As Breaking Bad has drawn to its chaotic, devastating, bloody, exhilarating close with some of the best final episodes of any television series in history, those of us lucky enough to be fans of the show should take a minute to think of Walter White’s true victims: people who gave up on Breaking Bad after the first couple of episodes.
The promise of Breaking Bad has always been to take Mr. Chips and turn him into Scarface, but the stodgy, bumbling schoolteacher Bryan Cranston played initially was arguably less intriguing than the dad he played on Malcolm in the Middle. (In its review of the show, the Boston Herald panned it as “Malcolm in the Meth Lab.”) The pilot and the immediate episodes that followed it featured dopier, less interesting versions of Walt and (especially) Jesse, not the iconic monster and martyr characters they would eventually become. And the violence in those episodes also often seemed to serve no purpose other than gory “comic relief,” thus making it appear gratuitous.
The need to introduce and define characters—always a slog at the start of any series—posed a particular challenge for Breaking Bad, because it had to present personalities light years away from their more captivating incarnations to come. As Walter White explains to his high school class in the show’s pilot, chemistry—and, by extension, this show—is all about change.
If you weren’t able to power past those first few episodes, then experiencing the past month’s barrage of Breaking Bad tweets, articles, water cooler conversations, and mash-up videos taunting you with praise for a show that you just didn’t get has to have been a nuisance. Slate’s wall-to-wall coverage of the most nearly perfect show on television cannot have helped.

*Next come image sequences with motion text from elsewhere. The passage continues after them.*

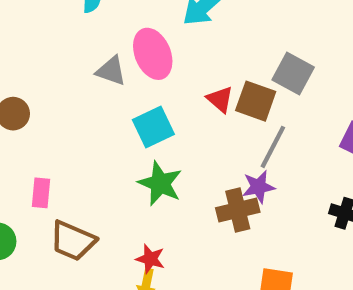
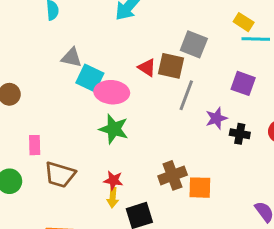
pink ellipse: (153, 54) -> (112, 92), moved, turned -56
cyan square: (153, 127) -> (90, 78), moved, turned -32
purple star: (259, 187) -> (216, 118), moved
brown cross: (238, 210) -> (173, 175), moved

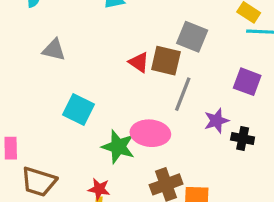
cyan square: (90, 78) -> (78, 110), moved
pink ellipse: (112, 92) -> (150, 133), moved
green star: (114, 129) -> (118, 147), moved

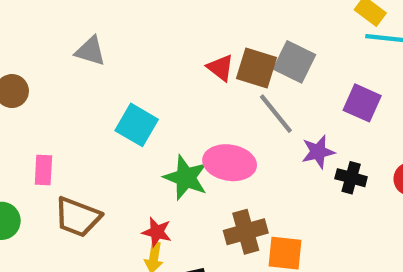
gray square: (192, 37) -> (294, 62), moved
gray triangle: (54, 50) -> (90, 51), moved
gray line: (183, 94) -> (276, 114), turned -64

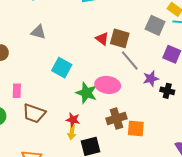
gray square: (294, 62) -> (155, 25), moved

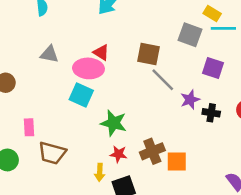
red triangle: (102, 39) -> (101, 52), moved
pink ellipse: (108, 85) -> (88, 68), moved
red star: (73, 120) -> (118, 154), moved

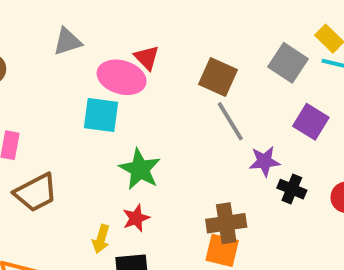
gray triangle: (49, 54) -> (67, 42), turned -42
cyan square: (81, 95) -> (101, 115), turned -30
brown cross: (152, 151) -> (226, 223), moved
brown trapezoid: (52, 153) -> (36, 193), turned -56
red star: (118, 154) -> (136, 218), turned 30

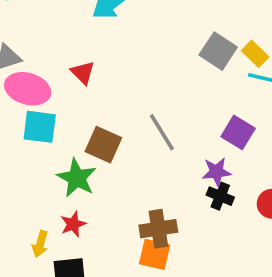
gray square: (288, 63) -> (218, 51), moved
pink ellipse: (122, 77) -> (28, 89), moved
brown square: (218, 77) -> (103, 145), moved
purple star: (264, 161) -> (217, 172), moved

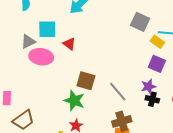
yellow rectangle: (255, 54) -> (157, 42), moved
cyan square: (40, 127) -> (47, 29), moved
gray line: (162, 132) -> (118, 92), moved

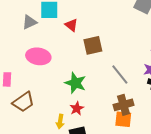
pink ellipse: (41, 57) -> (38, 56), moved
brown square: (86, 81) -> (93, 45), moved, turned -30

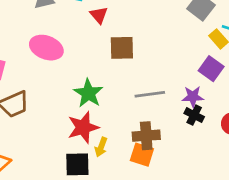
gray line: (120, 75) -> (150, 94), turned -70
red star: (77, 108) -> (83, 127), size x1.6
yellow arrow: (60, 121) -> (101, 147), moved

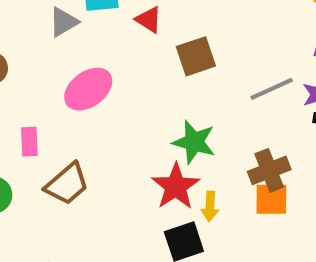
pink ellipse: (46, 48) -> (88, 89), turned -40
green star: (88, 93) -> (194, 142), moved
gray line: (150, 94) -> (272, 89), moved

As one of our columnists said over email: “I work at Slate and read Slate, but only watched the first few episodes of Breaking Bad and then stopped. Is there a support group for me?”
As a former member of the Breaking Bad skeptics club, I can tell you there is hope. Not only that, I can also tell you the secret to converting to the cult of Heisenberg: Skip the early Mr. Chips episodes and jump right to the one that introduces Walter White’s Scarface alter-ego. Specifically, pick up the show at Season 1, Episode 6, “Crazy Handful of Nothin’,” otherwise remembered as the very first Tuco episode. If you are not hooked like a meth-head after his first taste of blue sky, then you really are a lost cause.
“Crazy Handful of Nothin’ ” has all the elements that have made a show such a binge-watching favorite. First, it has a titillating teaser flash-forward intro that gives viewers their first glimpse of the bloodthirsty, deranged Heisenberg. Walt forcefully explains to Jesse that he will be a “silent partner,” and then makes this promise: “No matter what happens, no more bloodshed, no violence.” We then see footage of a bleeding, now bald-headed White who has clearly taken part in some terrible act. This is our introduction to Heisenberg.
Later we see Walt shave that shiny head of his. Heisenberg’s trademark black porkpie hat appears for the first time a little bit later on in the season, but I would argue his cleanly shaved head is even more symbolic of the character’s spirit of cruel, calculating evil. Also integral to the Heisenberg persona is an obsessive belief that he can overcome seemingly impossible odds and outgun more experienced criminal adversaries despite inferior firepower. This leads us to one of the show’s best moments: Walt’s confrontation with Breaking Bad’s first great antagonist, Tuco, a raging, psychotic, meth-addict/dealer. I won’t spoil what happens, but, needless to say, “SCIENCE!” is involved.
“Crazy Handful of Nothin’” also encapsulates several other key themes. For the first time, Walt’s crimes lead Hank to his doorstep, thanks to the investigation into stolen chemistry gear from the high school. There’s also an amazing poker-face-off between Hank and Walt that demonstrates Walt’s secret loathing for his brother-in-law. This foreshadows how little he comes to think of Hank’s sleuthing abilities, and shows how much the megalomaniacal Walt relishes beating Hank, whom he considers a blowhard as well as a threat to his relationship with his son.
We also see Skyler and Walt Jr. haranguing and publicly embarrassing the meek, lying family patriarch during a cancer support-group session, and Walt passive-aggressively turning it around on them. Finally, there’s the brutal attack Jesse takes at the hands of Tuco, one of the worst such beatings martyr Jesse suffers over the course of many during the series’ full run.
If you need any further proof that this is the episode to start with, I present my wife as exhibit K. She initially thought the show was slow, gratuitously violent, and unclear in its direction; she gave up on it after two and a half episodes. A year after having tried to watch it the first time, we watched that first Tuco episode together. The result: we binged-watched (and in my case re-watched) the entire rest of the series in under a month.
If you start watching “Crazy Handful of Nothin’” as soon as this article is published, you will have a little more than 48 hours until the series finale. Just enough time to catch up.